Nein, ich lese freiwillig Belletristik. Im Moment «Die rote Zukunft» von Francis Spufford über die sowjetische Gummiindustrie in den 1950er-Jahren. Kürzlich erst hab ich Tolstoj gelesen, «Anna Karenina», eine Wucht. Und dann gucke ich natürlich viele TV-Serien: Sopranos, Six Feet Under, West Wing, aber gerne auch charmante, herzliche Sachen wie Hung.

Die Gretchenfrage als Tagi-Mitarbeiter: Wie hältst Du es mit Bob Dylan?
Bob Dylan ist auf jeden Fall ein faszinierender Typ, Kollege Jean-Martin Büttner und Ex-Kollege Urs Bruderer sind hingerissen.

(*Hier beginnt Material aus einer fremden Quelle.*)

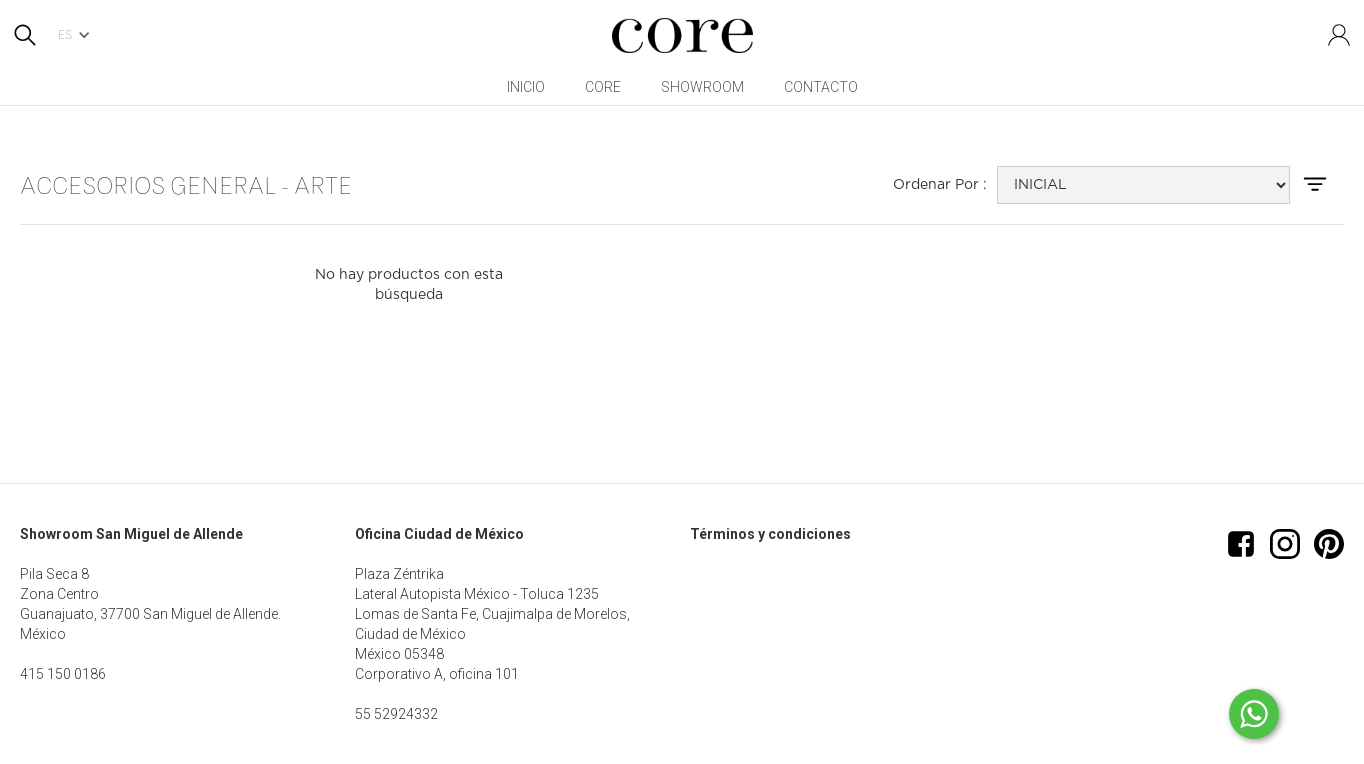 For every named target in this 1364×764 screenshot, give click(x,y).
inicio (526, 87)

Allerdings verstehe ich nichts von Musik, habe so gut wie keine Ahnung vom Popdiskurs und war auch nie einer von denen, die Angst hatten, die falsche Plattensammlung zu besitzen. Weil es gar keine Plattensammlung gibt. Ich bin als einer von wenigen Jugendlichen ohne Musik aufgewachsen und habe erst mit 16 erstmals freiwillig eine CD gehört (von den Beatles). Ich reagiere naiv auf Musik.

Das Gespräch mit Constantin Seibt wurde am 18. Juni 2012 in Zürich geführt.

Leserbeiträge

Alexandra 26. Juni 2012, 20:19

Habe kein Kommentar, nur ein Dankeschön für das herrliche Interview sowohl an den Interviewten als auch an den Autor!

maxen 27. Juni 2012, 13:08

Cool, sein Wissen und Können zu teilen, Tricks zu verraten. Vorbildlich! Sorgt für Qualitätsschub und -steigerung, wie über die Freie Software-Bewegung hinaus bekannt, vom Schweizer Uhrenmacher-Handwerk

Zitat [x]:‘Du kannst ein Hacker-[..]-Uhrmacher, wie die anarchistischen Uhrmacher im Schweizer Jura des 19. Jahrhunderts. Ihr oberstes Prinzip war ihre Autonomie. Sie waren ihre eigenen Herren und teilten solidarisch ihr Wissen untereinander. Diese Handwerkerethik war eine praktische Ethik, da sie durch ihre Praxis voneinander lernten.

[x] http://texte.datenteiler.de/die-anarchie-der-hacker-ebook

Mara Meier 28. Juni 2012, 11:48

Constantin Seibt: gut.

Aber, herrgottnochmal, man sieht den armen Kerli ja fast nicht mehr durch die dicken Schwaden Weihrauch, die in die Knie Gefallenen türmen sich tagi- und twitterhaft vor mir auf.; ich kann den Erlöser gar nicht sehen da vorne, wie er am Altar hantiert. Aus dem Weg, Unwürdige!

Oder anders: Nehmt die Fotos und die Interviews vom Bildschirm, und gebt mir seinen Namen in die Hand, der da steht über seinem Text, Schwarz auf Weiss. Gebt ihm seine Geheimnisse zurück!

Ich habe keinen Bock auf diese blöde Entzauberung. Bläh.